Source data
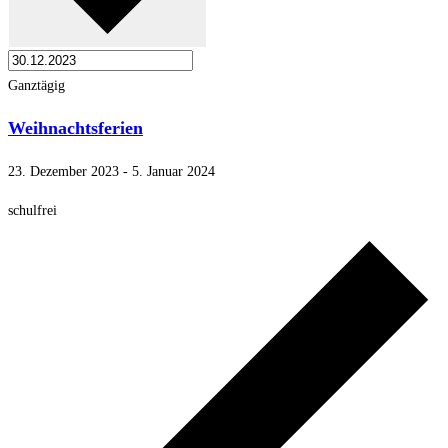
Ganztägig
Weihnachtsferien
23. Dezember 2023
-
5. Januar 2024
schulfrei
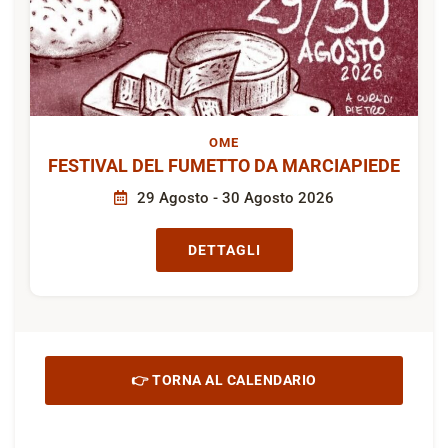
OME
FESTIVAL DEL FUMETTO DA MARCIAPIEDE
29 Agosto - 30 Agosto 2026
DETTAGLI
👉 TORNA AL CALENDARIO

§ **What is being asked**
Nothing but the lines from the one that contains "Weihnachtsferien" through the last line of the records belongs in the answer, reproduced exactly, with no pictures.

§ **Result**
Weihnachtsferien
23. Dezember 2023
-
5. Januar 2024
schulfrei
OME
FESTIVAL DEL FUMETTO DA MARCIAPIEDE
29 Agosto - 30 Agosto 2026
DETTAGLI
👉 TORNA AL CALENDARIO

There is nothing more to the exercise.